From: Philippe Verdy (verdy_p@wanadoo.fr)
Date: Thu Mar 27 2008 - 16:02:01 CST

  • Next message: Asmus Freytag: "Re: A currency sign for the Rubel?"

    Jim Melton wrote:
    > Hmmmm...that raises an interesting question: Has it ever
    > happened that a character has been encoded prior to knowing
    > what the glyph will be?

    A good solution is to adopt a name for such non official glyph that will not
    prohibit the future adoption of a precise symbol with stronger semantics.

    But it should be noted that the name "Ruble" is not specific to Russia, and
    the same symbol currently used could still persist and be used for other
    currencies named Ruble. Each country (or central bank) will adopt its own
    policy regarding the name and representation of the currency, independantly.

    So if one of the commonly used symbols were encoded now, it should not
    contain anything that indicates that it is an official symbol. May be this
    will be the official symbol, may be not. May be there will never be any
    official symbol, but a set of juridic decisions (related to commercial
    transactions with litigations) that may accept one or several symbols as
    acceptable and correctly representing the currency.

    The European Union needed its own symbol because the currency had to be used
    in several countries with distinct juridictions, but it was needed to have
    prices displayed in one member country also valid throughout the union
    without discussion. Many efforts were made to give a unique name for the
    currency but this has failed, and the Euro efectively has several names, and
    several ways to derive it according to language. The euro has also several
    standard orthographies, justified by the change of script (Latin and Greek
    were used initially, now the Cyrilic alphabet is needed, and notes already
    display an orthography with the Cyrillic alphabet).

    So when the name can vary, how can you display prices in a language-neutral
    and script-neutral way, that can be understood the same way by everyone in
    the Union without possible contestation on pricing?

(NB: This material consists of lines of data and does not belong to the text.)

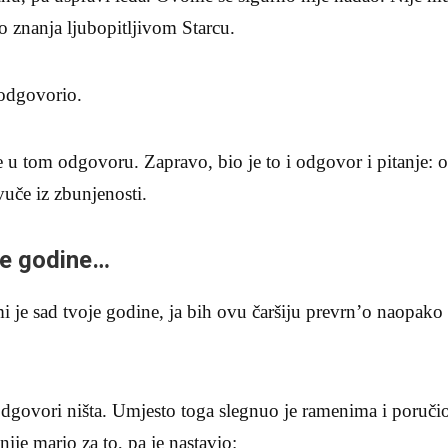
 znanja ljubopitljivom Starcu.
 odgovorio.
e u tom odgovoru. Zapravo, bio je to i odgovor i pitanje: 
vuče iz zbunjenosti.
oje godine…
i je sad tvoje godine, ja bih ovu čaršiju prevrn’o naopako 
govori ništa. Umjesto toga slegnuo je ramenima i poručio 
nije mario za to, pa je nastavio: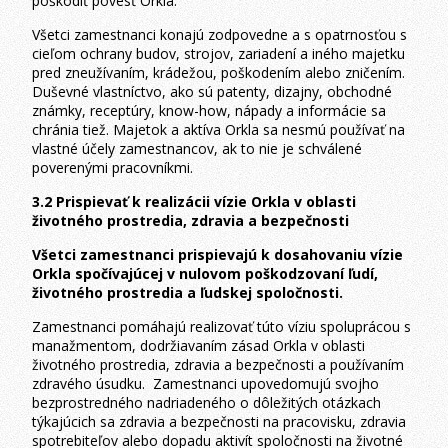
poškodiť povesť Orkla.
Všetci zamestnanci konajú zodpovedne a s opatrnosťou s
cieľom ochrany budov, strojov, zariadení a iného majetku
pred zneužívaním, krádežou, poškodením alebo zničením.
Duševné vlastníctvo, ako sú patenty, dizajny, obchodné
známky, receptúry, know-how, nápady a informácie sa
chránia tiež. Majetok a aktíva Orkla sa nesmú používať na
vlastné účely zamestnancov, ak to nie je schválené
poverenými pracovníkmi.
3.2 Prispievať k realizácii vízie Orkla v oblasti
životného prostredia, zdravia a bezpečnosti
Všetci zamestnanci prispievajú k dosahovaniu vízie
Orkla spočívajúcej v nulovom poškodzovaní ľudí,
životného prostredia a ľudskej spoločnosti.
Zamestnanci pomáhajú realizovať túto víziu spoluprácou s
manažmentom, dodržiavaním zásad Orkla v oblasti
životného prostredia, zdravia a bezpečnosti a používaním
zdravého úsudku. Zamestnanci upovedomujú svojho
bezprostredného nadriadeného o dôležitých otázkach
týkajúcich sa zdravia a bezpečnosti na pracovisku, zdravia
spotrebiteľov alebo dopadu aktivít spoločnosti na životné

The solution was a
    single symbol backed by a standard that defined a precise glyph. So this
    excluded all post proposals, notably because those proposals were in fact
    used for something that did not exist still at the time it was created (at
    that time it was the ECU, not the Euro).

    The Euro mess in Unicode and ISO 10646 was the result of naming the old
    proposed symbol "Euro", despite the Euro was still in creation (and the
    competition was still officially in progress to have a specific symbol for
    it) ; the symbol was used for something else. This was a naming error for
    the old symbol; but anyway the old symbol persist and would have been
    encoded anyway, but certainly with a different name, excluding "EURO" from
    it because it was already clear that the Euro would have very strong policy
    about its use. To be fair, when the old symbol was encoded, the new European
    currency was still unnamed, it coudl have been named "Ecu", but other names
    were also suggested like "pound", "livre", "franc" (proposed by Germans
    ironically...), or some other names for older historic European currencies.

    On the opposite, there's no sign that the current Ruble will be replaced
    soon in Russia; even when it changed, it has kept its name, and would have
    kept its symbols or abbreviations.